Source : Minute (2732)
L’émir de YouTube n’a fait que du mal
La mort d’Omar Omsen a été annoncée dans la nuit du 7 au 8 août. À travers ses vidéos diffusées sur internet, il a été l’un des principaux recruteurs de musulmans partis de France pour mener le djihad en Syrie. Retour sur la vie criminelle d’un Sénégalais de Nice, d’un voyou devenu pourvoyeur en fous d’Allah.
En décembre 2011, une trentaine de jeunes musulmans, majoritairement issus des quartiers Est de Nice, préparent leur départ pour mener la guerre sainte en Afghanistan. Ils entendaient gagner le pays via la Tunisie puis la Libye. À la tête de leur groupe, un « gourou » : Omar Omsen, de son vrai nom Oumar Diaby, Omsen étant un diminutif pour « le Sénégalais ». Le projet va tomber à l’eau, bêtement.
Le 9 décembre 2011, Omar Omsen se rend à la gare Centrale de Nice pour y accueillir deux nouvelles recrues.
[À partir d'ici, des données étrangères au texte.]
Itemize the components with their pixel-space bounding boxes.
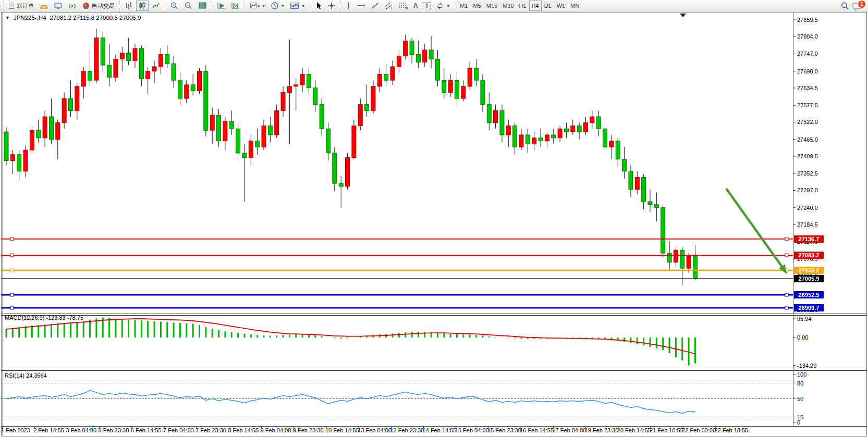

Omar Omsen fait l’objet d’un banal contrôle d’identité puis il est interpellé. « Y aura-t-il une association quelconque pour reprocher un inopportun contrôle au faciès ? » ironise Philippe Vardon en évoquant cette arrestation dans son livre l’imam Estrosi, consacré à l’islamisme à Nice.
En réalité, ce ne sont pas ses activités politico-religieuses et un signalement des services de renseignement qui sont à l’origine de cette arrestation : l’ancien délinquant a été rattrapé par une vieille affaire de trafic de pièces de voiture pour laquelle il n’a pas purgé sa peine. Le passé criminel d’Omar Omsen se rappelle à lui, et les rêves de djihad afghan de trente jeunes musulmans s’évanouissent en même temps qu’il retourne en prison.
En contact avec Mohamed Merah ?
Ce n’est pas une première pour le Sénégalais (il est né au Sénégal et n’est arrivé en France qu’à 7 ans). Omar Omsen a grandi dans le quartier « sensible » de l’Ariane, à Nice. En 1995, celui qui n’est pas encore Frère Omsen est incarcéré pour une tentative de meurtre. Il a volontairement percuté un homme en voiture dans le cadre de règlements de comptes entre les bandes rivales des quartiers de l’Ariane et des Moulins. Cela aurait dû suffire pour le mettre hors d’état de nuire, mais non : après seulement cinq années en détention, on le retrouve encore mêlé à des affaires de braquages. Qui n’ont pas plus de conséquences…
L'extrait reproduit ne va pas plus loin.